1954 was a big year for Laura as the books came out under an entirely different redesign (by Helen Gentry) using the illustrations of Garth Williams. The ALSC joined the applause by creating a lifetime achievement award, making Laura the first recipient and having Williams design the medal that went with the award. (ALA awards tend to come with literal medals that can then also be used as a design element or sticker on further editions of the book.) From then until now the award has been given out to a wide range of children’s books authors.
Why Aren’t I As Upset As I Thought I’d Be?
So last February out of nowhere the ALSC announced they were going to start a “discussion” about changing the award’s name. I knew right then that the discussion would consist of them requesting input and then changing the name. That’s just how things go in the ALA (disclosure I’ve been a member on and off since library school). It’s a very top down organization and if the top had announced that changing it was a possibility it was going to be changed.

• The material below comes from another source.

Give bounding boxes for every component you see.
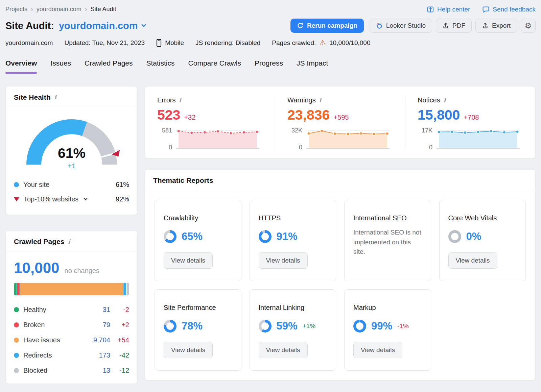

However, when I heard the news I wasn’t as upset as I thought I should be. I asked myself, “Why?” and I realized it didn’t really matter. Frankly, they had already diluted the original intent to the point that who cares about it? It was originally designed to be the equivalent of the special Oscar that Walt Disney was awarded for Snow White (specially made that has the one large Oscar and then 7 little Oscars scaled down to represent the dwarfs) – complete to the special and uniquely designed award dedicated to its first recipient. However, this hasn’t been the case for a long, long time. To go back to the Oscar reference there are sometimes amazing actors, actresses, and directors who never received one despite their storied status. A lot of things can prevent that recognition with an award, who they were up against, temper of the times, performing in comedies or work that as a whole isn’t deemed Oscar worthy, etc. So they have a lifetime achievement award, now called an “Honorary Oscar,” to correct such oversights. That was supposed to be the same type of thing — but for children’s book authors and/or illustrators.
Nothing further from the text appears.